そうあって欲しいという望みが抱く苦悩
『望み』雫井修介(角川文庫)
似たもの夫婦であってもあくまで似ているだけで全く同じではない。価値観もそうだろうし、考え方一つとっても多かれ少なかれ違いはある。この「望み」で雫井修介が突きつける選択は、まさに究極と言っていいほど読者の心を揺れ動かす。
特に子供を持つ親ならば尚のこと読み進めるほどに辛く複雑な思いに苦しむのではないだろうか。建築デザイナーの石川一登と妻の貴代美は二人の子供に恵まれ平穏な生活を送っていた。
ある日のこと、高校生の息子の規士が出て行ったきり音信不通になり、捜索願を出そうか考え始めていた時、規士の友達が遺体で発見される。
その後、規士が事件に係わっている可能性が浮上したが、行方不明者は三人で逃走中だとされるのは二人。規士は加害者で逃げているのか。そうでなければ規士はどこへ。安定した生活を望む父親に対し、犯人でも生きていて欲しいと望む母。
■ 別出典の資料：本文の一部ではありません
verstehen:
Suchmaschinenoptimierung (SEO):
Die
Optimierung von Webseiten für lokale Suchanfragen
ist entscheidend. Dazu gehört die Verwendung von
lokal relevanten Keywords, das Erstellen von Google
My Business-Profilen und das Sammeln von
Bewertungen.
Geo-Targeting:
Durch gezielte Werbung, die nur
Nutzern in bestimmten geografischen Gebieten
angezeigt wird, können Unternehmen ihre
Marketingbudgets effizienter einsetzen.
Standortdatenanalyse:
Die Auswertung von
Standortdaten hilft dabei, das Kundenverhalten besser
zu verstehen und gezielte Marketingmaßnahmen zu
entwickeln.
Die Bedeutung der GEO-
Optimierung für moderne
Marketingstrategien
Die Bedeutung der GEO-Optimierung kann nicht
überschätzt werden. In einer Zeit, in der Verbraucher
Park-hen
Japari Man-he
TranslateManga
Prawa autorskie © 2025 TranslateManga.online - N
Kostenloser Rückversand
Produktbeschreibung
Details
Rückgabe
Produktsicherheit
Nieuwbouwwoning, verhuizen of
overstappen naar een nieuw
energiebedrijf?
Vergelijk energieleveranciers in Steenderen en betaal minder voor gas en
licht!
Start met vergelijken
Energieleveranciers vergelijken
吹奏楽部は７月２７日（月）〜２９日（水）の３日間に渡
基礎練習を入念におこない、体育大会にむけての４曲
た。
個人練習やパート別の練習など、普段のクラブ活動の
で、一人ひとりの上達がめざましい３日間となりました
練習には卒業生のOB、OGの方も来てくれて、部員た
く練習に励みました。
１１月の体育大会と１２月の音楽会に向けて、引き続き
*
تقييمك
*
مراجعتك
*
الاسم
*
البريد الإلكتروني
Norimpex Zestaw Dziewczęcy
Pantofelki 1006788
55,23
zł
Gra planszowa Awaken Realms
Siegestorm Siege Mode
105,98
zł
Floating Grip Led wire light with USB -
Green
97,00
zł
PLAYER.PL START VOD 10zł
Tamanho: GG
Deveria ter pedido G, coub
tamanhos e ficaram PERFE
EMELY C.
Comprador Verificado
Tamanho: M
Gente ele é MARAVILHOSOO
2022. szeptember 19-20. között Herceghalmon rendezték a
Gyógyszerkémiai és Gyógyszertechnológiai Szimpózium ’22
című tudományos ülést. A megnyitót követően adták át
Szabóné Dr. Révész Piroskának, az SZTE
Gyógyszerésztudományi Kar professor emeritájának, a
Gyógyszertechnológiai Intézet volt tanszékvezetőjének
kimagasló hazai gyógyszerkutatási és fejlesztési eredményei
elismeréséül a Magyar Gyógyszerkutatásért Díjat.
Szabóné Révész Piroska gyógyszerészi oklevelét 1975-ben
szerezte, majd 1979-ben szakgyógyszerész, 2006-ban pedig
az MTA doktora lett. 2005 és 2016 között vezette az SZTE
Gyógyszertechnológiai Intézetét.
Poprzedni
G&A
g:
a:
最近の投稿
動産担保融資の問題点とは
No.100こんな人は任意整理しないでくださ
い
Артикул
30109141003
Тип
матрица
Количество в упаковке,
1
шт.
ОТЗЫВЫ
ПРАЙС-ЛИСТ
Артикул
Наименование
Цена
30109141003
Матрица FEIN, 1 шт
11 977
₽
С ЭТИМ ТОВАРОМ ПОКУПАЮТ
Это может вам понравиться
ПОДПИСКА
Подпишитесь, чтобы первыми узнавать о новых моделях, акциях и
正直、どちらも正論と思えてしまう。それゆえに様々な葛藤があり、この石川夫婦の場合も関係にヒビが入り始める。そんな家族の絆にメスを入れた本書は、映画化もされていてお馴染みの俳優が名演で魅せてくれる。
大抵の場合、原作と異なるのが映画の定番でもあるのだが、この話においてはほぼ忠実に描かれている。そのため本を読む習慣のない人は映画をお勧めしたいところだ。
事実、雫井修介も最高級の出来で何度も泣かされたと称賛している。もし、自分の子供が連絡を絶って何日も帰って来なかったら。日常茶飯事と笑い飛ばす親もいるかもしれないが、普段と違うのであれば心配になるのが親だろう。
子供への思いを問われたような気がした。